CN110288697A

CN110288697A - 3D face representation and method for reconstructing based on multiple dimensioned figure convolutional neural networks

Info

Publication number: CN110288697A
Application number: CN201910551003.7A
Authority: CN
Inventors: 李坤; 袁存款; 杨敬钰
Original assignee: Tianjin University
Current assignee: Tianjin University
Priority date: 2019-06-24
Filing date: 2019-06-24
Publication date: 2019-09-27

Abstract

The invention belongs to computer visions and field of Computer Graphics, effective high dimensional feature expression is carried out to 3D human face data to realize, and has the ability effectively rebuild from high dimensional feature, the technical solution adopted by the present invention is that, 3D face representation and method for reconstructing based on multiple dimensioned figure convolutional neural networks, it constructs the variation based on depth convolution and generates network, indicate and rebuild using the higher-dimension of variation encoder neural network learning 3D face；Further types of 3D human face data is generated using the generative capacity of variation encoder；Then high dimensional feature is parsed into facial triagnle network model Mesh using variation decoder, realizes 3D face reconstruction.Present invention is mainly applied to the occasions such as 3D human face rebuilding, identification.

Description

3D face representation and method for reconstructing based on multiple dimensioned figure convolutional neural networks

Technical field

The invention belongs to computer visions and field of Computer Graphics, in particular to remove table using the method for deep learning Show 3D face and rebuilds.

Background technique

Face plays key effect in identification, information transmitting and emotional expression.It is specific face it is effective expression with It rebuilds for creating individual face figure image, 3D printing and FA Facial Animation are extremely important, in film, computer game, enhancing It is had a wide range of applications in real (AR) and virtual reality (VR).However, due to by factors such as age, sex, races Influence, face shape change very greatly, and expression deformation it is significant.Accordingly, it is difficult to effectively indicate and rebuild and is this non-linear Deformation.

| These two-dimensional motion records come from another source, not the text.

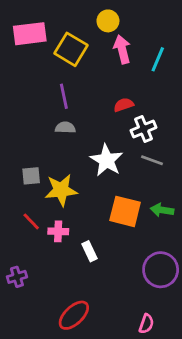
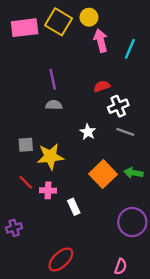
yellow square: (71, 49) -> (59, 22), moved
white star: (107, 160) -> (88, 132), size x0.6
orange square: (125, 211) -> (103, 174), turned 32

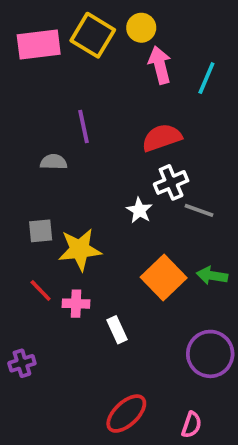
red semicircle: (102, 86) -> (162, 138), size x1.5
gray semicircle: (54, 105) -> (54, 162), moved
white cross: (118, 106) -> (171, 182), moved
red ellipse: (61, 259) -> (126, 414), moved

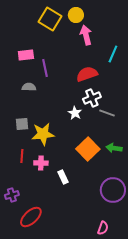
pink rectangle: (39, 44) -> (26, 55), moved, size x0.7
cyan line: (206, 78) -> (113, 54), moved
red line: (41, 291) -> (22, 156), turned 48
red ellipse: (126, 414) -> (31, 217), moved

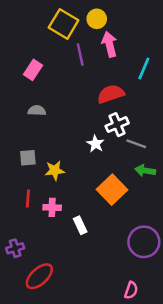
pink rectangle: (26, 55) -> (33, 70), turned -49
purple line: (45, 68) -> (80, 55), moved
yellow star: (43, 134) -> (55, 170), size x0.7
green arrow: (114, 148) -> (145, 170), moved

Conventional method rebuilds 3D face using the method based on fusion using laser scanner or depth camera (R.A.Newcombe et al.,“KinectFusion:Real-time dense surface mapping and Tracking, " in Proc.IEEE International Symposium on Mixed and Augmented Reality, 2011, pp.127-136.), but they cannot achieve animation, editor and generation.In order to solve this problem, many Work proposes parametrization faceform (Volker Blanz and Thomas Vetter, " A morphable model For the synthesis of 3D faces, " in CGIT, 1999, pp.187-194.) and mixing shape (John P Lewis, Ken Anjyo, Taehyun Rhee, Mengjie Zhang, Frederic H Pighin, and Zhigang Deng,“Practice and theory of blendshape facial models,”in Eurographics(State Of the Art Reports), 2014.) indicate face shape and expression, and there is several methods that using these models from sweeping Face shape (Pei-Lun Hsieh, Chongyang Ma, Jihun Yu, and have successfully been rebuild in the deep grid retouched Hao Li, " Unconstrained realtime facial performance capture, " in CVPR, 2015, pp.1675–1683.).However, being generally in the shape of using the reconstruction of linear expression smooth without details abundant.To sum up, It is important for efficiently and accurately indicate and rebuild to 3D face, will be the directions such as face recognition, authentication Technical support is provided.

Summary of the invention

Be it is with overcoming the prior art insufficient, realize and effective high dimensional feature expression carried out to 3D human face data, and have The ability effectively rebuild from high dimensional feature, the technical solution adopted by the present invention is that, it is based on multiple dimensioned figure convolutional neural networks 3D face representation and method for reconstructing, construct variation based on depth convolution and generate network, utilize variation encoder neural network The higher-dimension for learning 3D face is indicated and is rebuild；Further types of 3D face number is generated using the generative capacity of variation encoder According to；Then high dimensional feature is parsed into facial triagnle network model Mesh using variation decoder, realizes 3D face reconstruction.

The variation of depth convolution generates network and uses picture scroll integration method and mesh sampling algorithm, every layer of packet in encoder Picture scroll product, batch standardization, ReLU activation primitive and mesh down-sampling are included, every layer includes mesh up-sampling, figure in decoder Convolution, batch standardization and ReLU activation primitive.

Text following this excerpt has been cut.